Page images and extracted text

──────

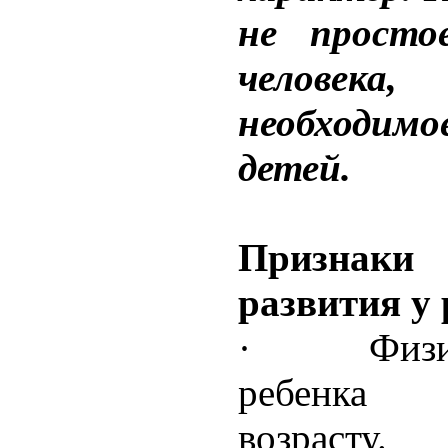
не простое
челове
необходимо
детей.
Признаки 
развития у 
· Физиче
ребенка 
возрасту.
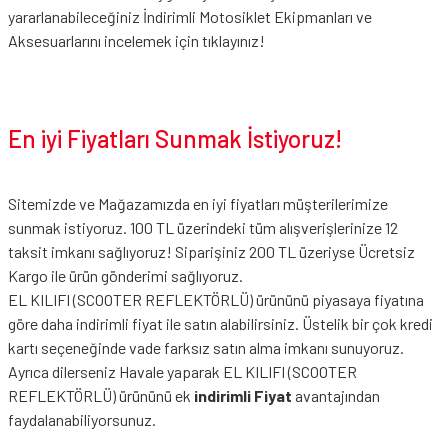
yararlanabileceğiniz
İndirimli Motosiklet Ekipmanları
ve
Aksesuarlarını incelemek için tıklayınız!
En iyi Fiyatları Sunmak İstiyoruz!
Sitemizde ve Mağazamızda en iyi fiyatları müşterilerimize
sunmak istiyoruz. 100 TL üzerindeki tüm alışverişlerinize 12
taksit imkanı sağlıyoruz! Siparişiniz 200 TL üzeriyse Ücretsiz
Kargo ile ürün gönderimi sağlıyoruz.
EL KILIFI (SCOOTER REFLEKTÖRLÜ) ürününü piyasaya fiyatına
göre daha indirimli fiyat ile satın alabilirsiniz. Üstelik bir çok kredi
kartı seçeneğinde vade farksız satın alma imkanı sunuyoruz.
Ayrıca dilerseniz Havale yaparak EL KILIFI (SCOOTER
REFLEKTÖRLÜ) ürününü ek
indirimli Fiyat
avantajından
faydalanabiliyorsunuz.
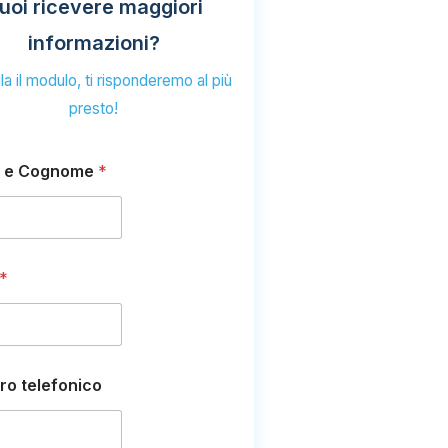
uoi ricevere maggiori
informazioni?
a il modulo, ti risponderemo al più
presto!
 e Cognome
*
*
o telefonico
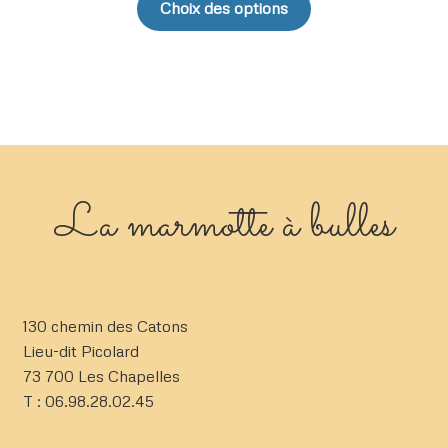
Choix des options
produit
a
plusieurs
variations.
Les
options
peuvent
être
La marmotte à bulles
choisies
sur
la
page
du
130 chemin des Catons
produit
Lieu-dit Picolard
73 700 Les Chapelles
T : 06.98.28.02.45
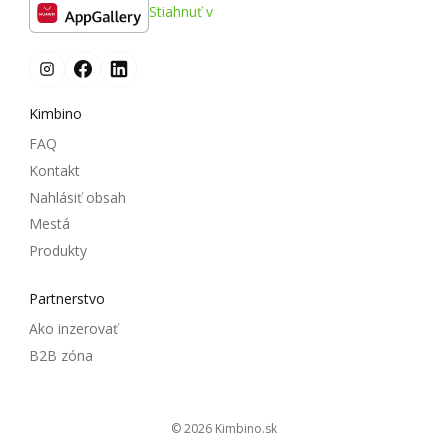
Stiahnuť v
Kimbino
FAQ
Kontakt
Nahlásiť obsah
Mestá
Produkty
Partnerstvo
Ako inzerovať
B2B zóna
© 2026
kimbino.sk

──────

Problem to work on
Give the data again exactly as it appears, but without any images.

Result of the exercise
не простое
челове
необходимо
детей.
Признаки 
развития у 
· Физиче
ребенка 
возрасту.
yararlanabileceğiniz
İndirimli Motosiklet Ekipmanları
ve
Aksesuarlarını incelemek için tıklayınız!
En iyi Fiyatları Sunmak İstiyoruz!
Sitemizde ve Mağazamızda en iyi fiyatları müşterilerimize
sunmak istiyoruz. 100 TL üzerindeki tüm alışverişlerinize 12
taksit imkanı sağlıyoruz! Siparişiniz 200 TL üzeriyse Ücretsiz
Kargo ile ürün gönderimi sağlıyoruz.
EL KILIFI (SCOOTER REFLEKTÖRLÜ) ürününü piyasaya fiyatına
göre daha indirimli fiyat ile satın alabilirsiniz. Üstelik bir çok kredi
kartı seçeneğinde vade farksız satın alma imkanı sunuyoruz.
Ayrıca dilerseniz Havale yaparak EL KILIFI (SCOOTER
REFLEKTÖRLÜ) ürününü ek
indirimli Fiyat
avantajından
faydalanabiliyorsunuz.
uoi ricevere maggiori
informazioni?
a il modulo, ti risponderemo al più
presto!
 e Cognome
*
*
o telefonico
Choix des options
produit
a
plusieurs
variations.
Les
options
peuvent
être
La marmotte à bulles
choisies
sur
la
page
du
130 chemin des Catons
produit
Lieu-dit Picolard
73 700 Les Chapelles
T : 06.98.28.02.45
Stiahnuť v
Kimbino
FAQ
Kontakt
Nahlásiť obsah
Mestá
Produkty
Partnerstvo
Ako inzerovať
B2B zóna
© 2026
kimbino.sk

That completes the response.